My mother’s first job was in Crawford’s shop in Castledawson. At the counter, she learned, among other things, how to wrap a tidy parcel in brown paper and string. In the way she had learned to bake and sew by watching my grandmother, she watched Jim Crawford skillfully wrap parcels for the customers. Soon she was expertly preparing packages of sweets and biscuits for those who wanted to send a taste of home to relatives across the water. Mrs. O’Connor, whose daughter was in England; Jim Crawford himself, who had devised a way to tie newspapers with string so they could be easily mailed to his relatives far away in Australia. Such newspapers travel to my Arizona home, not as frequently it’s true, so I’m glad I still have a few that I never opened.

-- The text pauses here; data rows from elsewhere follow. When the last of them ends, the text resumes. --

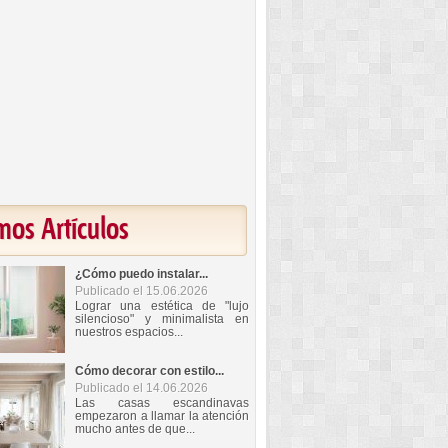
mos Artículos
¿Cómo puedo instalar...
Publicado el 15.06.2026
Lograr una estética de "lujo
silencioso" y minimalista en
nuestros espacios...
Cómo decorar con estilo...
Publicado el 14.06.2026
Las casas escandinavas
empezaron a llamar la atención
mucho antes de que...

My mother still has the knack for it and is quick to remind me that all this wrapping and knot-tying was long before there was any such thing as Scotch tape, so sometimes she would carefully pour sealing wax over the knotted string. There is both heart and craft in such an activity. But it is only in recent years that I have appreciated it, along with many of my mother’s gifts.
I have no idea how the ”Mothering Sunday” tradition began; it may, like a lot of things, have its origins in mythology. It is certainly a profitable day for the greeting card companies. For my mother, I have gladly handed over a small fortune on greeting cards. Admittedly, some were perhaps a little less about making her day and a little more about assuaging my guilt about having put down roots so far away from home.
To confirm my suspicion that others know how to make a penny or two off this guilt, I took a quick trip online to the corporate page of undisputed heavy-weight champion of the greeting card industry, Hallmark Cards Inc.
Ruefully, I learned that along with millions of other people, my loyal patronage has contributed to a consolidated revenue of $3.9 billion in 2013. According to their website, it is Hallmark that “makes the world a more caring place by helping people express what’s in their hearts and connect in emotional ways with others.” I might not ever again hand over a fistful of dollars for a folded piece of card-stock emblazoned with a generic message and a stock photograph.
Still, if I hurry, I will still be able to send a box of brownies and I might make same-day-delivery for a bunch of flowers, to let her know I’m thinking of her. Rationally, I know that all the flowers in the world will mean little to this woman who has tossed and turned too many nights since November 11, 2011, when she cried out in disbelief that “her wee girl has cancer,” and again in November 2013 when that same girl's husband died. Cruel and ironic that at 76, just when she thought she didn’t need to watch over me any more, she must experience the sleeplessness I imagine is known only by mothers whose children are lost or sick or in trouble.
So thank you, ma. On Mother's Day and every day.